■ Activity:
In the records below, find the line with "るという収益モデルです。 ただし、特定の商品を根拠なくPRするもので" and repeat exactly every line from it through the line with "der vil have en lettere hverdag". Pictures stay out.

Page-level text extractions
BEGIN

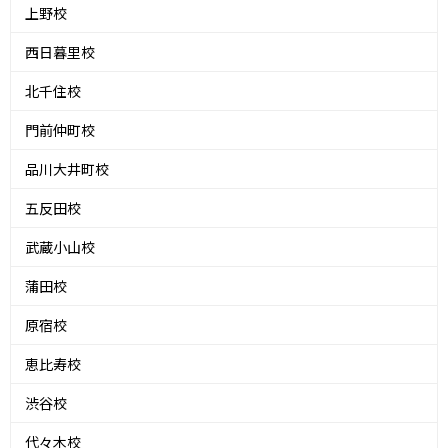
上野校
西日暮里校
北千住校
門前仲町校
品川大井町校
五反田校
武蔵小山校
蒲田校
原宿校
恵比寿校
渋谷校
代々木校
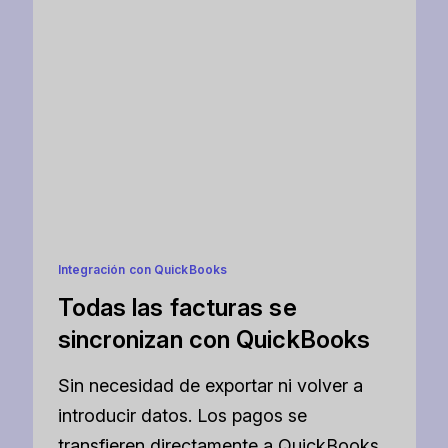
Integración con QuickBooks
Todas las facturas se
sincronizan con QuickBooks
Sin necesidad de exportar ni volver a
introducir datos. Los pagos se
transfieren directamente a QuickBooks,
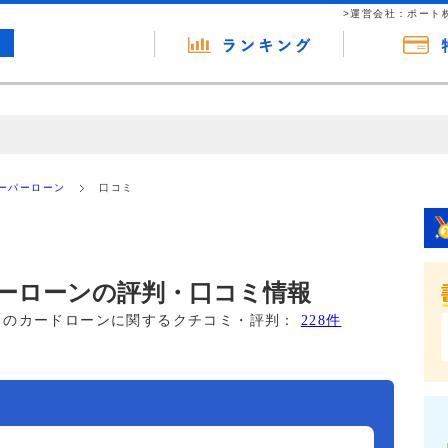
>運営会社：ポート
の広告（リンク）を含む場合があります。 これらの広告を経由して読者
るという収益モデルです。 ただし、特定の商品を根拠なくPRするもので
ーパーローン
口コミ
報提供を行っています。
ーローンの評判・口コミ情報
このカードローンに関するクチコミ・評判：
228件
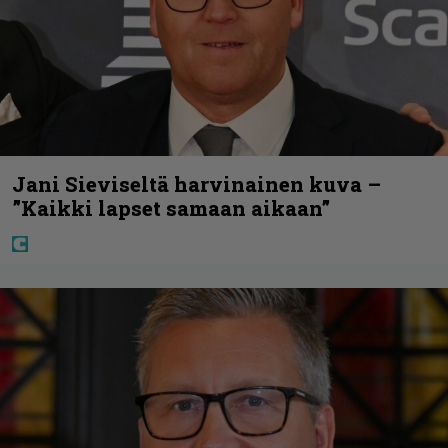
Jani Sieviseltä harvinainen kuva –
”Kaikki lapset samaan aikaan”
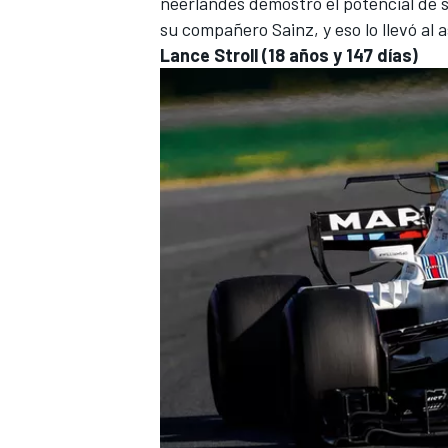
neerlandés demostró el potencial de s
su compañero Sainz, y eso lo llevó al 
Lance Stroll
(18 años y 147 días)
MÁS CATEGORÍAS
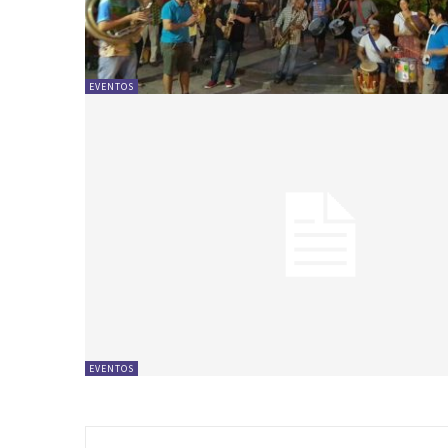
EVENTOS
EVENTOS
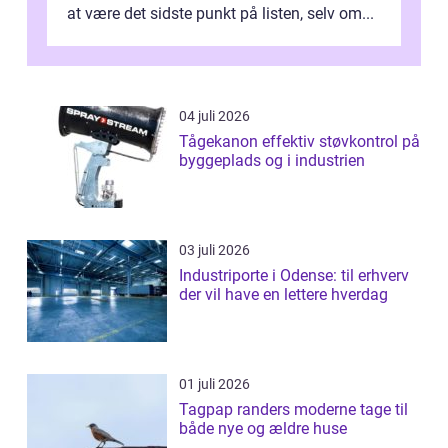
at være det sidste punkt på listen, selv om...
04 juli 2026
Tågekanon effektiv støvkontrol på
byggeplads og i industrien
03 juli 2026
Industriporte i Odense: til erhverv
der vil have en lettere hverdag
01 juli 2026
Tagpap randers moderne tage til
både nye og ældre huse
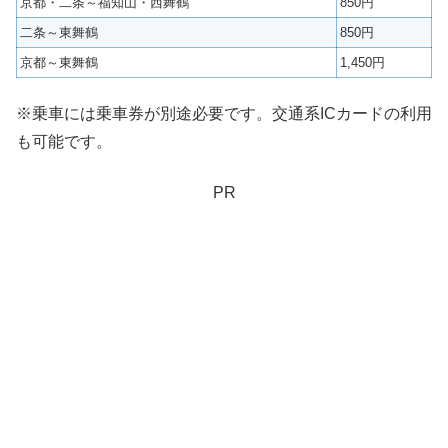
京都・二条～福知山・西舞鶴
850円
二条～東舞鶴
850円
京都～東舞鶴
1,450円
※乗車には乗車券が別途必要です。交通系ICカードの利用
も可能です。
PR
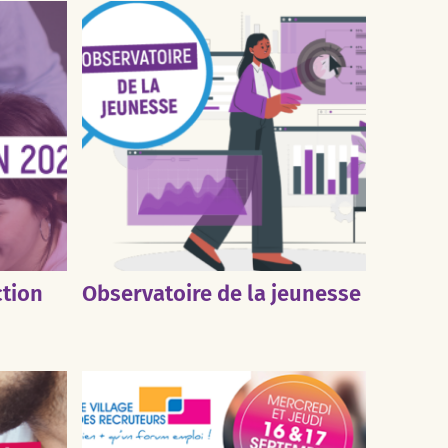
ction
Observatoire de la jeunesse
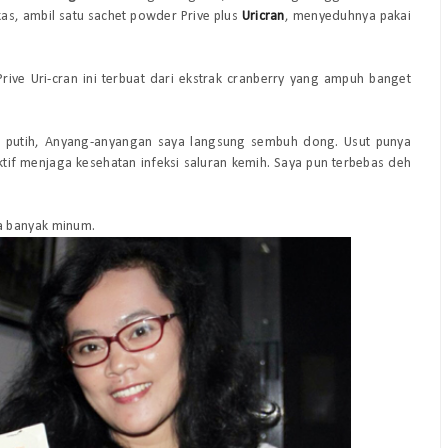
kas,
ambil satu
sachet pow
der
Prive
plus
Uricran
, menyeduh
nya pakai
P
rive
Uri-cran ini terbuat dari ekstrak cranberry yang ampuh banget
 putih, Anyang-anyangan sa
ya langsung
sembuh dong.
Usut punya
aktif menjaga kesehatan
infeksi sal
uran kemih. Saya pun terbebas
deh
a banyak minum.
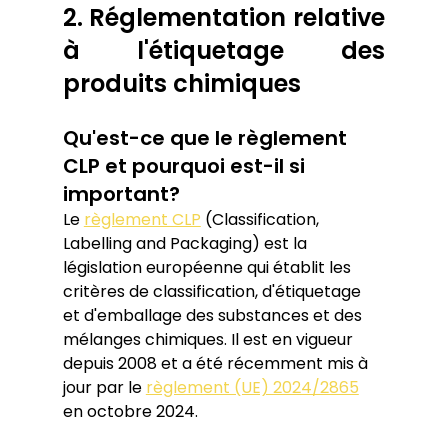
2. Réglementation relative 
à l'étiquetage des 
produits chimiques
Qu'est-ce que le règlement 
CLP et pourquoi est-il si 
important?
Le 
règlement CLP
 (Classification, 
Labelling and Packaging) est la 
législation européenne qui établit les 
critères de classification, d'étiquetage 
et d'emballage des substances et des 
mélanges chimiques. Il est en vigueur 
depuis 2008 et a été récemment mis à 
jour par le 
règlement (UE) 2024/2865
en octobre 2024.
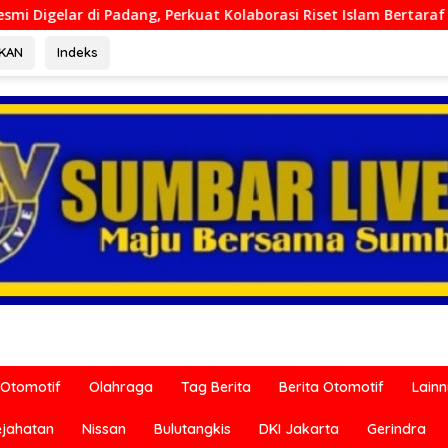
at Kolaborasi Riset Islam Bertaraf Internasional
Ditre
RKAN
Indeks
Otomotif
Olahraga
Tag Berita
Berita Otomotif
Lain
ejahatan
Nissan
Bulutangkis
DKI Jakarta
Gerindra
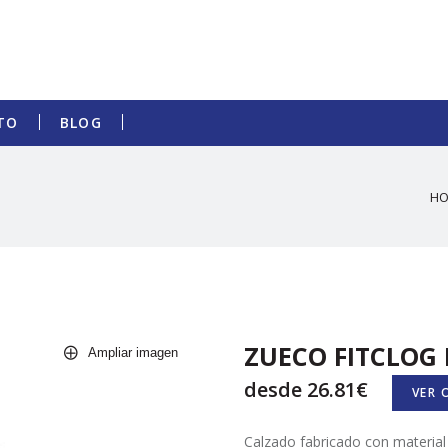
TO
BLOG
H
ZUECO FITCLOG 
desde 26.81€
VER 
Calzado fabricado con material E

END

■ Result:
るという収益モデルです。 ただし、特定の商品を根拠なくPRするもので
ーパーローン
口コミ
報提供を行っています。
ーローンの評判・口コミ情報
このカードローンに関するクチコミ・評判：
228件
Jani Sieviseltä harvinainen kuva –
”Kaikki lapset samaan aikaan”
neerlandés demostró el potencial de s
su compañero Sainz, y eso lo llevó al 
Lance Stroll
(18 años y 147 días)
MÁS CATEGORÍAS
EVENTOS
EVENTOS
at være det sidste punkt på listen, selv om...
04 juli 2026
Tågekanon effektiv støvkontrol på
byggeplads og i industrien
03 juli 2026
Industriporte i Odense: til erhverv
der vil have en lettere hverdag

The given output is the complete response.